What I remember of your old house was the pump organ in the living room. I would try to play it, but my legs were too short to reach the pedals. You sat next to me and pumped the pedals while I pressed keys at random and pulled the various enamel covered knobs. I wasn't used to someone older lavishing attention on me. I expected at any moment that you would tire of me and go off and play with my older brother.
 
That never happened. Instead, you took me to the lake, down a vine-covered path just large enough to allow one person at a time. I asked if there were poison ivy. ‘Yep, it's all over,’ you said. ‘Don't worry, there's none on the path.’
 
The path snaked through a wooded area and eventually led to a beach pock-marked with rocks. A constant ripple of waves traveled across the surface of the small lake. The waves moved endlessly right to left. We stood on the shore, looking at the water. As I stared at the constantly moving ripples I felt as if we were travelers on a shore moving slowly to the right.
 
‘Doesn't it feel like we're moving?’ I said.
 
‘Yes, it does,’ you said. You walked out to the end of a rickety pier to which a rowboat was moored. 
 
The wood planks on the pier had turned gray with age. There were spider webs underneath the pier. No 
spiders were visible, but I knew they were somewhere.
 
 ‘Have you ever seen the spiders?’ I asked, pointing to the webs.
 
‘Once in a while.’
 
‘Are they big?’
 
‘Some are.’ I backed away from the dock. ‘Don’t worry. They keep to themselves.’
 
You picked up a rock and threw it over the water so that it skipped four or five times. It was the first time I had seen that trick.
 
You took me out in the rowboat, and I remarked that now we really were moving, it was no longer an illusion, though the waves were still moving in their constant path across the lake's surface. I wondered if it were possible for the boat to be stationary while the world was moving around us, making it seem as if we were moving. ‘Is the lake moving or are we?’ I asked.

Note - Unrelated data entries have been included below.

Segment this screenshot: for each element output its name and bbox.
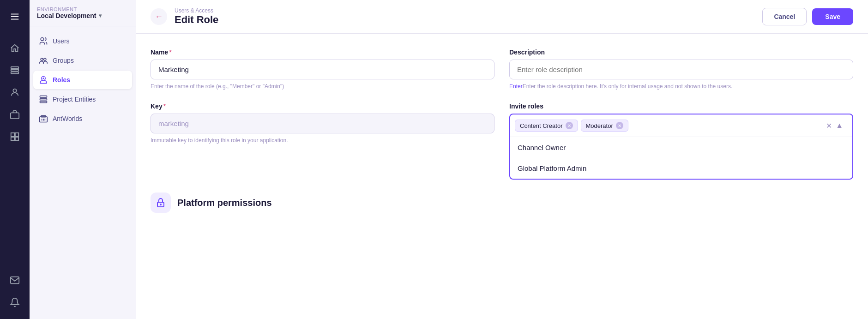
svg-point-15 bbox=[44, 58, 46, 60]
chevron-down-icon: ▾ bbox=[99, 12, 102, 19]
sidebar-item-project-entities[interactable]: Project Entities bbox=[33, 90, 132, 108]
env-name-text: Local Development bbox=[37, 12, 96, 19]
name-required: * bbox=[169, 48, 171, 56]
cancel-button[interactable]: Cancel bbox=[762, 8, 807, 25]
users-icon bbox=[39, 36, 48, 46]
sidebar-item-label: Users bbox=[53, 37, 70, 45]
env-selector[interactable]: Local Development ▾ bbox=[37, 12, 128, 19]
svg-rect-11 bbox=[15, 137, 18, 140]
role-tag-content-creator: Content Creator ✕ bbox=[515, 120, 578, 132]
content-list-icon[interactable] bbox=[6, 61, 24, 79]
role-tag-moderator: Moderator ✕ bbox=[581, 120, 628, 132]
description-hint: EnterEnter the role description here. It… bbox=[509, 83, 853, 90]
svg-rect-19 bbox=[40, 98, 47, 100]
invite-roles-label: Invite roles bbox=[509, 102, 853, 110]
permissions-section: Platform permissions bbox=[151, 193, 853, 213]
hamburger-icon[interactable] bbox=[6, 7, 24, 26]
svg-rect-20 bbox=[40, 101, 47, 102]
clear-icon[interactable]: ✕ bbox=[826, 121, 832, 130]
save-button[interactable]: Save bbox=[812, 8, 853, 25]
sidebar-item-label: Project Entities bbox=[53, 96, 96, 103]
sidebar-item-groups[interactable]: Groups bbox=[33, 51, 132, 70]
permissions-header: Platform permissions bbox=[151, 193, 853, 213]
invite-roles-group: Invite roles Content Creator ✕ Moderator… bbox=[509, 102, 853, 180]
groups-icon bbox=[39, 56, 48, 65]
permissions-icon bbox=[151, 193, 171, 213]
svg-rect-8 bbox=[11, 133, 14, 136]
key-label: Key* bbox=[151, 102, 494, 110]
dropdown-option-channel-owner[interactable]: Channel Owner bbox=[510, 137, 852, 158]
invite-icons: ✕ ▲ bbox=[826, 121, 848, 130]
lock-icon bbox=[155, 197, 166, 208]
svg-rect-9 bbox=[15, 133, 18, 136]
header-left: ← Users & Access Edit Role bbox=[151, 7, 218, 26]
svg-point-30 bbox=[160, 204, 161, 205]
back-button[interactable]: ← bbox=[151, 8, 167, 25]
svg-rect-7 bbox=[11, 113, 19, 119]
key-hint: Immutable key to identifying this role i… bbox=[151, 137, 494, 144]
key-required: * bbox=[163, 102, 166, 110]
description-group: Description EnterEnter the role descript… bbox=[509, 48, 853, 90]
svg-rect-10 bbox=[11, 137, 14, 140]
role-tag-label: Content Creator bbox=[520, 122, 563, 129]
invite-roles-input-row: Content Creator ✕ Moderator ✕ ✕ ▲ bbox=[510, 114, 852, 137]
invite-dropdown: Channel Owner Global Platform Admin bbox=[510, 137, 852, 179]
description-label: Description bbox=[509, 48, 853, 56]
sidebar-item-label: Groups bbox=[53, 57, 74, 64]
role-tag-label: Moderator bbox=[586, 122, 613, 129]
env-header: Environment Local Development ▾ bbox=[30, 0, 136, 26]
form-row-1: Name* Enter the name of the role (e.g., … bbox=[151, 48, 853, 90]
user-icon[interactable] bbox=[6, 83, 24, 102]
sidebar-item-label: AntWorlds bbox=[53, 115, 82, 122]
bag-icon[interactable] bbox=[6, 105, 24, 124]
sidebar-item-label: Roles bbox=[53, 76, 70, 84]
antworlds-icon bbox=[39, 114, 48, 123]
sidebar-item-users[interactable]: Users bbox=[33, 32, 132, 50]
svg-rect-12 bbox=[11, 277, 19, 284]
page-title: Edit Role bbox=[175, 14, 218, 26]
dropdown-option-global-admin[interactable]: Global Platform Admin bbox=[510, 158, 852, 179]
description-input[interactable] bbox=[509, 60, 853, 79]
mail-icon[interactable] bbox=[6, 271, 24, 289]
project-entities-icon bbox=[39, 95, 48, 104]
main-content: ← Users & Access Edit Role Cancel Save N… bbox=[136, 0, 868, 319]
permissions-title: Platform permissions bbox=[177, 198, 272, 208]
env-label: Environment bbox=[37, 6, 128, 12]
svg-rect-5 bbox=[11, 72, 19, 74]
invite-search-input[interactable] bbox=[631, 122, 823, 129]
left-nav: Environment Local Development ▾ Users Gr… bbox=[30, 0, 136, 319]
home-icon[interactable] bbox=[6, 39, 24, 57]
key-input bbox=[151, 114, 494, 133]
nav-items: Users Groups Roles Project Entities AntW… bbox=[30, 26, 136, 133]
form-row-2: Key* Immutable key to identifying this r… bbox=[151, 102, 853, 180]
sidebar-item-roles[interactable]: Roles bbox=[33, 71, 132, 89]
header-actions: Cancel Save bbox=[762, 8, 853, 25]
form-area: Name* Enter the name of the role (e.g., … bbox=[136, 34, 868, 319]
top-header: ← Users & Access Edit Role Cancel Save bbox=[136, 0, 868, 34]
dark-sidebar bbox=[0, 0, 30, 319]
svg-rect-18 bbox=[40, 96, 47, 97]
svg-point-6 bbox=[13, 89, 16, 92]
grid-icon[interactable] bbox=[6, 127, 24, 146]
key-group: Key* Immutable key to identifying this r… bbox=[151, 102, 494, 180]
svg-rect-3 bbox=[11, 67, 19, 69]
chevron-up-icon[interactable]: ▲ bbox=[836, 121, 843, 130]
roles-icon bbox=[39, 75, 48, 84]
svg-rect-4 bbox=[11, 69, 19, 71]
breadcrumb: Users & Access bbox=[175, 7, 218, 14]
sidebar-item-antworlds[interactable]: AntWorlds bbox=[33, 109, 132, 128]
name-input[interactable] bbox=[151, 60, 494, 79]
svg-point-13 bbox=[41, 38, 44, 41]
name-label: Name* bbox=[151, 48, 494, 56]
svg-point-17 bbox=[42, 78, 44, 79]
invite-roles-container[interactable]: Content Creator ✕ Moderator ✕ ✕ ▲ bbox=[509, 114, 853, 180]
name-hint: Enter the name of the role (e.g., "Membe… bbox=[151, 83, 494, 90]
bell-icon[interactable] bbox=[6, 293, 24, 312]
remove-moderator-button[interactable]: ✕ bbox=[616, 122, 623, 129]
name-group: Name* Enter the name of the role (e.g., … bbox=[151, 48, 494, 90]
remove-content-creator-button[interactable]: ✕ bbox=[566, 122, 573, 129]
svg-point-14 bbox=[41, 58, 43, 60]
page-meta: Users & Access Edit Role bbox=[175, 7, 218, 26]
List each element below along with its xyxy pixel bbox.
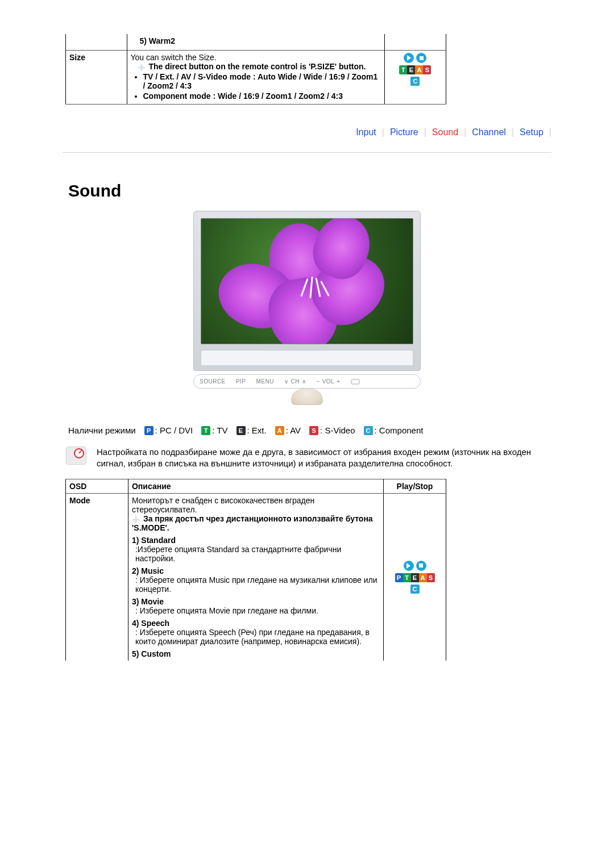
svg-rect-1 <box>138 67 144 69</box>
mode-key-c: C <box>364 426 373 435</box>
warm2-row: 5) Warm2 <box>127 34 384 51</box>
available-modes-label: Налични режими <box>68 425 136 435</box>
row-mode-label: Mode <box>66 493 128 661</box>
plus-icon <box>138 64 146 70</box>
btn-ch: ∨CH∧ <box>284 378 306 385</box>
tab-sound[interactable]: Sound <box>426 127 464 137</box>
section-tabs: Input | Picture | Sound | Channel | Setu… <box>63 127 551 137</box>
mode-table: OSD Описание Play/Stop Mode Мониторът е … <box>65 479 446 661</box>
tab-setup[interactable]: Setup <box>514 127 549 137</box>
plus-icon <box>132 516 140 523</box>
section-heading: Sound <box>68 181 551 201</box>
mode-key-s: S <box>309 426 318 435</box>
monitor-button-bar: SOURCE PIP MENU ∨CH∧ −VOL+ <box>193 374 421 389</box>
divider <box>63 152 551 153</box>
size-mode-badges: TEAS C <box>384 51 446 105</box>
available-modes: Налични режими P: PC / DVI T: TV E: Ext.… <box>68 425 551 435</box>
size-label: Size <box>66 51 127 105</box>
col-description: Описание <box>128 479 383 493</box>
btn-pip: PIP <box>236 378 246 385</box>
pointer-hand-icon <box>291 389 323 405</box>
mode-key-t: T <box>201 426 210 435</box>
col-playstop: Play/Stop <box>384 479 446 493</box>
row-mode-badges: PTEAS C <box>384 493 446 661</box>
svg-rect-2 <box>351 379 359 384</box>
svg-rect-4 <box>132 519 139 520</box>
tab-picture[interactable]: Picture <box>384 127 424 137</box>
row-mode-description: Мониторът е снабден с висококачествен вг… <box>128 493 383 661</box>
mode-key-p: P <box>144 426 154 435</box>
btn-vol: −VOL+ <box>316 378 340 385</box>
tab-channel[interactable]: Channel <box>466 127 512 137</box>
tip-note: Настройката по подразбиране може да е др… <box>66 446 551 470</box>
checkmark-icon <box>66 446 86 465</box>
monitor-illustration: SOURCE PIP MENU ∨CH∧ −VOL+ <box>193 211 421 405</box>
tab-input[interactable]: Input <box>350 127 382 137</box>
col-osd: OSD <box>66 479 128 493</box>
size-table: 5) Warm2 Size You can switch the Size. T… <box>65 34 446 105</box>
mode-key-e: E <box>237 426 246 435</box>
btn-menu: MENU <box>256 378 273 385</box>
mode-key-a: A <box>275 426 284 435</box>
flower-image <box>201 219 413 344</box>
btn-source: SOURCE <box>200 378 226 385</box>
size-description: You can switch the Size. The direct butt… <box>127 51 384 105</box>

‘We are,’ you said, and then a few seconds later said ‘and so is the lake.’
‘So you don't have to work so hard rowing if the lake is doing the work,’ I said and you laughed.
When we reached the other side of the lake, you pulled the boat up on the small rocky beach. We stood there, the waves now traveling from left to right, and consequently, both of us and the beach we were standing on now appeared to be moving in the opposite direction as it was on the other side.
 
‘You ever swim across this lake?’ I asked.
 
‘Sure. It's easy.’
 
‘Looks big to me.’
 
‘It isn't.’
 
You rowed me back to the other side and once there, showed me how to skip stones. It took a few tries, but I eventually got it. I was overcome with joy at being able to do this. We took turns skipping stones and at one point, as I watched you skip the stones I shouted ‘Beanpole John! Big Beanpole John!’ My memory of what happened next varies; sometimes I see you picking me up and spinning me around, and other times I see you turning around and laughing.
*     *     *
Your parents moved back to Detroit when I was in high school. Shortly after, you joined the army. It was during the Viet Nam war, when boys were being drafted and those who went to college had a deferment. After basic training you visited us during a short leave before you had to leave for Viet Nam. You showed my father photos taken during your basic training. One was of you standing next to a sign on your barracks, proclaiming your unit the ‘best platoon’.
 
‘They all say that,’ my father said. I could tell that hurt you. I guess you expected some camaraderie from someone who fought in World War Two. My father didn’t approve of the war in Viet Nam, and as far as his experience in the war, he didn’t talk about it much. As you were getting ready to leave, he put his arm around your shoulder and said ‘Just take it one day at a time.’
 
Shortly after you returned from Viet Nam in 1967, there was a welcome home party for you at your house. I remember Uncle Bill saying in a loud celebratory voice, ‘Let the war go on forever now that Johnny’s back home, right?’ My mother gave him a dirty look.
 
You were very quiet. Your mouth looked hardened and your eyes looked sad. I overheard Aunt Florence say to my mother, ‘He keeps to himself mostly and he swears a lot. He never used to swear.’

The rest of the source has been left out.